Der Präsident war zu seiner Sicherheit geflohen, aber in Szenen, die an viele Regimezusammenbrüche des 20. Jahrhunderts erinnern, kauerte sich die Menge im Palast zusammen, saß hinter dem Schreibtisch des Präsidenten, badete in seinem Pool und duschte in seinen Badezimmern.

Am Ende der Woche war Rajapaksa tatsächlich weg – zuerst mit einem Militärjet auf die Malediven, dann nach Singapur, von wo aus er schließlich per E-Mail seinen Rücktritt einreichte. Angesichts der Zurückhaltung des Militärs verließen die Demonstranten an diesem Freitag die Regierungsgebäude.

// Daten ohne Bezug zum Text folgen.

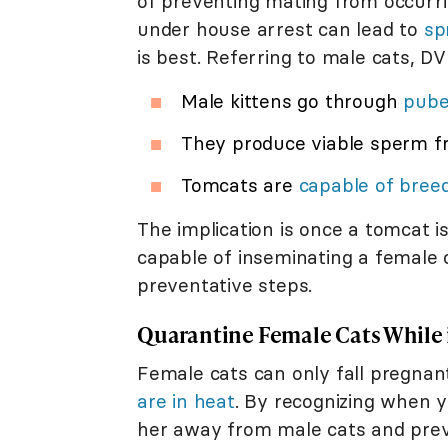
of preventing mating from occurri
under house arrest can lead to
sp
is best. Referring to male cats, D
Male kittens go through
pube
They produce viable sperm f
Tomcats are
capable of bree
The implication is once a tomcat 
capable of inseminating a female c
preventative steps.
Quarantine Female Cats While 
Female cats can only fall pregn
are in heat
. By recognizing when y
her away from male cats and prev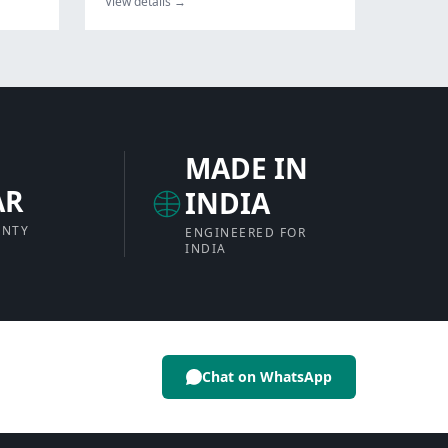
View details →
MADE IN
AR
INDIA
ANTY
ENGINEERED FOR
INDIA
Chat on WhatsApp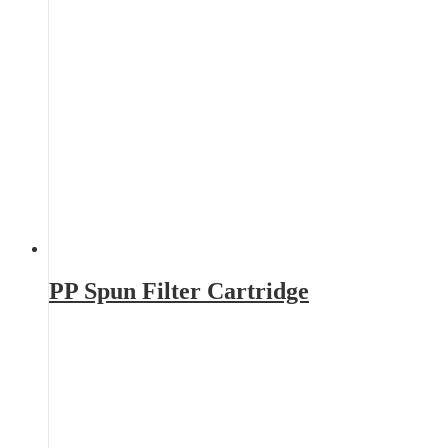
PP Spun Filter Cartridge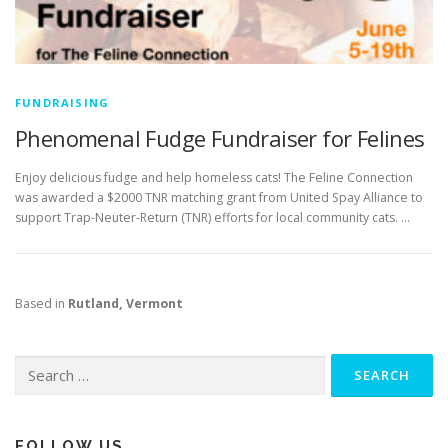
FUNDRAISING
Phenomenal Fudge Fundraiser for Felines
Enjoy delicious fudge and help homeless cats! The Feline Connection
was awarded a $2000 TNR matching grant from United Spay Alliance to
support Trap-Neuter-Return (TNR) efforts for local community cats. …
Based in
Rutland, Vermont
Search
for:
FOLLOW US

Während sich das Land vom Rande einer gewalttätigen Konfrontation entfernt zu haben scheint, steckt die Wirtschaft noch immer in einer tiefen Krise. Sri Lanka braucht jetzt eine neue Regierung, um seine Wirtschaft wieder aufzubauen, beginnend mit der Zustimmung zu einer IWF-Fazilität, einem glaubwürdigen Regierungsplan zur Eindämmung der grassierenden Inflation und dem Ausgleich eines Staatshaushalts, der 2020 ein Defizit von mehr als 10 Prozent des Bruttoinlandsprodukts aufwies und 2021.

Demonstranten stürmen das Büro des srilankischen Premierministers in Colombo. Während sich das Land von der gewalttätigen Konfrontation entfernt zu haben scheint, steckt die Wirtschaft in einer tiefen Krise © Rafiq Maqbool/AP

Aber die wirtschaftlichen und politischen Probleme Sri Lankas sind weit mehr als ein nationales Problem – sie sind ein dramatisches Beispiel für die potenziellen Schwierigkeiten, die sich in einer Reihe anderer Schwellenmärkte abzeichnen.

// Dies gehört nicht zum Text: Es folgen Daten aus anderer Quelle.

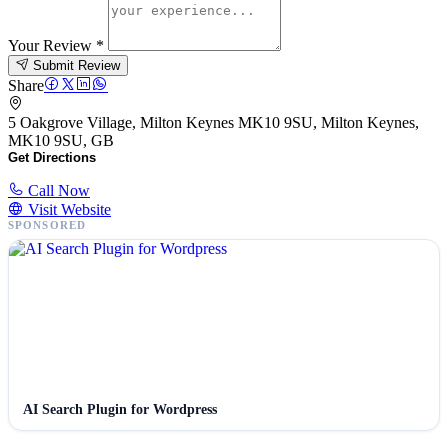
Your Review
*
Submit Review
Share
5 Oakgrove Village, Milton Keynes MK10 9SU, Milton Keynes,
MK10 9SU, GB
Get Directions
Call Now
Visit Website
SPONSORED
AI Search Plugin for Wordpress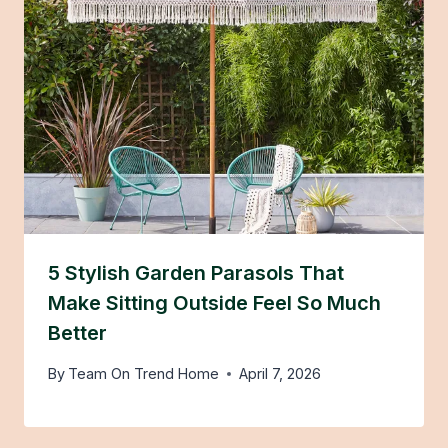
5 Stylish Garden Parasols That
Make Sitting Outside Feel So Much
Better
By
Team On Trend Home
April 7, 2026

Wenn die Reihe wirtschaftlicher Schocks, die die Weltwirtschaft getroffen haben, in den reichen Ländern schwer genug zu bewältigen ist, gibt es in vielen der ärmeren und aufstrebenden Volkswirtschaften, in denen die Mehrheit der Weltbevölkerung lebt, noch mehr Grund zur Sorge. Wirtschaftlicher Druck bringt politische Instabilität – und heute ist wirtschaftlicher Druck allgegenwärtig.

Nach den beispiellosen Störungen der Pandemie litt die Weltwirtschaft bereits unter den Reibungen der Wiedereröffnung der immer noch anfälligen Lieferketten. All das war, bevor Wladimir Putin in die Ukraine einmarschierte.

Ein Krieg in einem der größten Lebensmittelexporteure der Welt, gepaart mit harten westlichen Sanktionen gegen Russland und Putins Manipulation von Energieexporten, hat die Rohstoffpreise – Lebensmittel, Energiegüter und Industriemetalle – in die Höhe getrieben. Angesichts der hohen Inflation erhöhen die USA die Zinsen und der Dollar wird immer stärker, was in der Vergangenheit oft ein Auslöser für Wirtschaftskrisen in den Entwicklungsländern war.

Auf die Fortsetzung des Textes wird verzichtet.